Inside 'Inside Out'

A few years ago, Pixar knocked it out of the park (yet again) with Inside Out. This special film creatively depicted the significant role our emotions play in our day to day interactions with the world. It showed that each emotion is necessary and vital. Even more impactful, the film discussed the importance of grieving our losses. 

[We have] to have this full complement of emotions to develop. I think we all need to remember that. This is a weakness in Western culture and the United States. You need sadness, you need anger, you need fear.
— Dr.
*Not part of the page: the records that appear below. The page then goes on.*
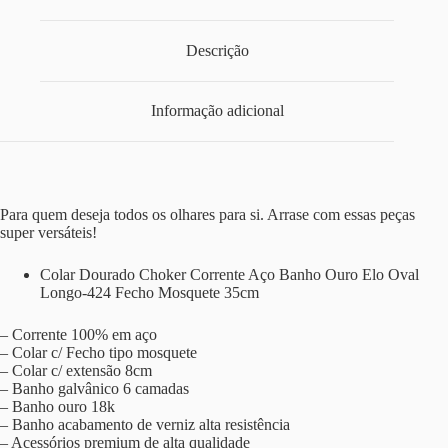
Descrição
Informação adicional
Para quem deseja todos os olhares para si. Arrase com essas peças
super versáteis!
Colar Dourado Choker Corrente Aço Banho Ouro Elo Oval
Longo-424 Fecho Mosquete 35cm
– Corrente 100% em aço
– Colar c/ Fecho tipo mosquete
– Colar c/ extensão 8cm
– Banho galvânico 6 camadas
– Banho ouro 18k
– Banho acabamento de verniz alta resistência
– Acessórios premium de alta qualidade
Dacher Keltner

Dacher Keltner, leading scientist in the study of emotions and a professor at the University of California-Berkeley, was one of the psychologists who served as a consultant for Pixar's Inside Out. He shared in a PacificStandard magazine interview with J. Wesley Judd, "Well, I think that the film really got a couple of big ideas about emotions right. One, [emotions] are really critical to how we look at the world — our perception and our attention and our memories and our judgment. They guide us in our handling of really important life circumstances, like moves and developmental changes...People in different traditions like to refer to emotions with a social idiom or a grammar of social interactions. Emotions are the structure, the substance, of our interactions with other people. If I’m falling in love with somebody, everything that I do in that euphoria of love — buying flowers, reciting poetry, touching the individual’s hair — it’s textured by the feeling, and it sets up these patterns of how we relate to each other. Those scenes in particular with Riley’s fights with parents and running away and coming back are all about sadness. That’s what it really got right. Emotions shape how we relate to other people."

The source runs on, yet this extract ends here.